START MATERIALS PROVIDED

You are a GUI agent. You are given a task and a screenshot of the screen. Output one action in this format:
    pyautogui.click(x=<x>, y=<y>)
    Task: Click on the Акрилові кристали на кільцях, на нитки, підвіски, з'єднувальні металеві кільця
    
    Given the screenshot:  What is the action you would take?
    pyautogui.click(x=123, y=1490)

END MATERIALS PROVIDED

▶ YOUR INSTRUCTIONS: An exact copy of all the records is the expected answer.

▶ ANSWER SPACE:
You are a GUI agent. You are given a task and a screenshot of the screen. Output one action in this format:
    pyautogui.click(x=<x>, y=<y>)
    Task: Click on the Акрилові кристали на кільцях, на нитки, підвіски, з'єднувальні металеві кільця
    
    Given the screenshot:  What is the action you would take?
    pyautogui.click(x=123, y=1490)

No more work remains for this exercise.